From the entries, copy every line that carries the string "Круглый".
──────────────────────────────
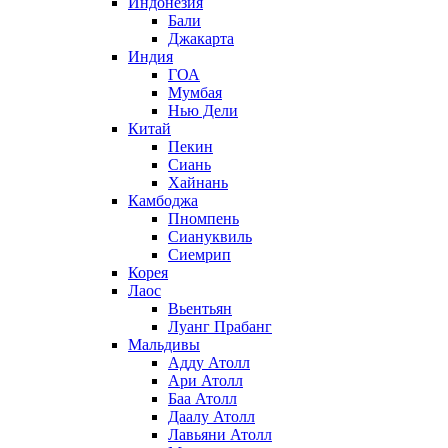
Индонезия
Бали
Джакарта
Индия
ГОА
Мумбая
Нью Дели
Китай
Пекин
Сиань
Хайнань
Камбоджа
Пномпень
Сиануквиль
Сиемрип
Корея
Лаос
Вьентьян
Луанг Прабанг
Мальдивы
Адду Атолл
Ари Атолл
Баа Атолл
Даалу Атолл
Лавьяни Атолл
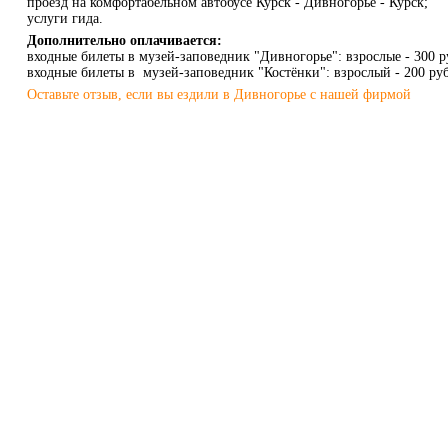
проезд на комфортабельном автобусе Курск - Дивногорье - Курск;
услуги гида.
Дополнительно оплачивается:
входные билеты в музей-заповедник "Дивногорье": взрослые - 300 ру
входные билеты в музей-заповедник "Костёнки": взрослый - 200 руб.
Оставьте отзыв, если вы ездили в Дивногорье с нашей фирмой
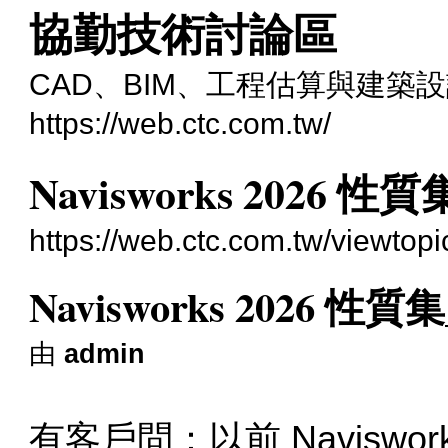
協勤技術討論區
CAD、BIM、工程估算與建築
https://web.ctc.com.tw/
Navisworks 202
https://web.ctc.com.tw/viewtop
Navisworks 2026
由
admin
有客戶問：以前 Navisw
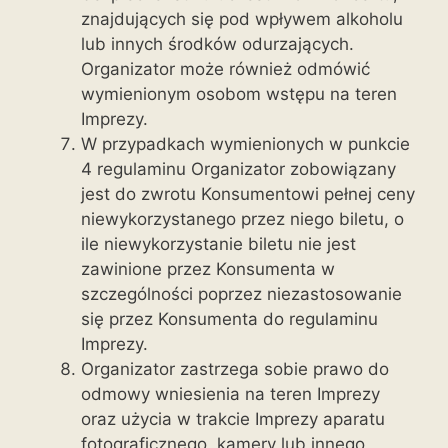
znajdujących się pod wpływem alkoholu
lub innych środków odurzających.
Organizator może również odmówić
wymienionym osobom wstępu na teren
Imprezy.
W przypadkach wymienionych w punkcie
4 regulaminu Organizator zobowiązany
jest do zwrotu Konsumentowi pełnej ceny
niewykorzystanego przez niego biletu, o
ile niewykorzystanie biletu nie jest
zawinione przez Konsumenta w
szczególności poprzez niezastosowanie
się przez Konsumenta do regulaminu
Imprezy.
Organizator zastrzega sobie prawo do
odmowy wniesienia na teren Imprezy
oraz użycia w trakcie Imprezy aparatu
fotograficznego, kamery lub innego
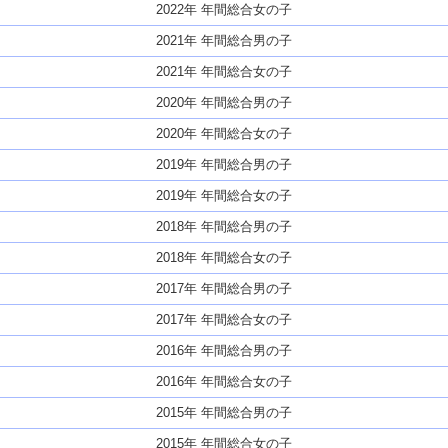
2022年 年間総合女の子
2021年 年間総合男の子
2021年 年間総合女の子
2020年 年間総合男の子
2020年 年間総合女の子
2019年 年間総合男の子
2019年 年間総合女の子
2018年 年間総合男の子
2018年 年間総合女の子
2017年 年間総合男の子
2017年 年間総合女の子
2016年 年間総合男の子
2016年 年間総合女の子
2015年 年間総合男の子
2015年 年間総合女の子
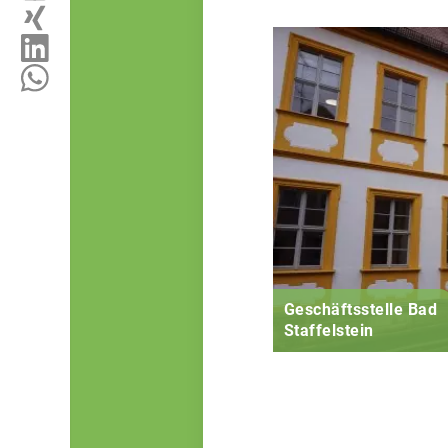
Geschäftsstelle Bad
Staffelstein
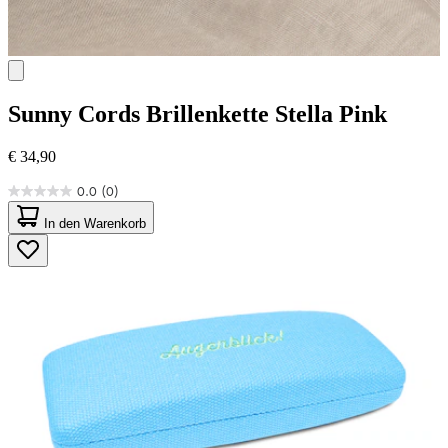
Sunny Cords
Brillenkette Stella Pink
€ 34,90
0.0
(0)
0.0
von
In den Warenkorb
5
Sternen.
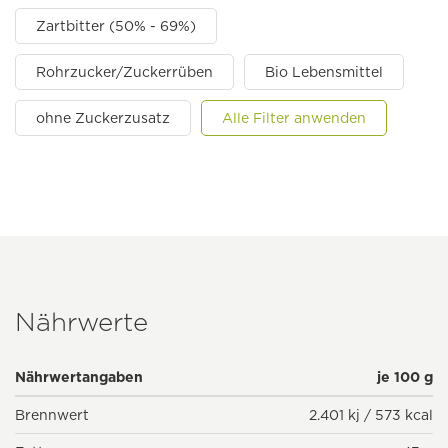
Zartbitter (50% - 69%)
Rohrzucker/Zuckerrüben
Bio Lebensmittel
ohne Zuckerzusatz
Alle Filter anwenden
Nährwerte
Nährwertangaben
je 100 g
Brennwert
2.401 kj / 573 kcal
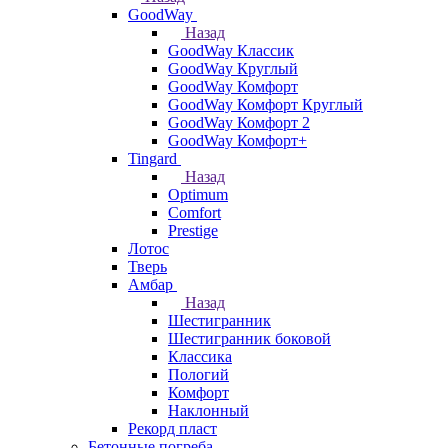
GoodWay
Назад
GoodWay Классик
GoodWay Круглый
GoodWay Комфорт
GoodWay Комфорт Круглый
GoodWay Комфорт 2
GoodWay Комфорт+
Tingard
Назад
Optimum
Comfort
Prestige
Лотос
Тверь
Амбар
Назад
Шестигранник
Шестигранник боковой
Классика
Пологий
Комфорт
Наклонный
Рекорд пласт
Бетонные погреба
──────────────────────────────
## Solution to this task
GoodWay Круглый
GoodWay Комфорт Круглый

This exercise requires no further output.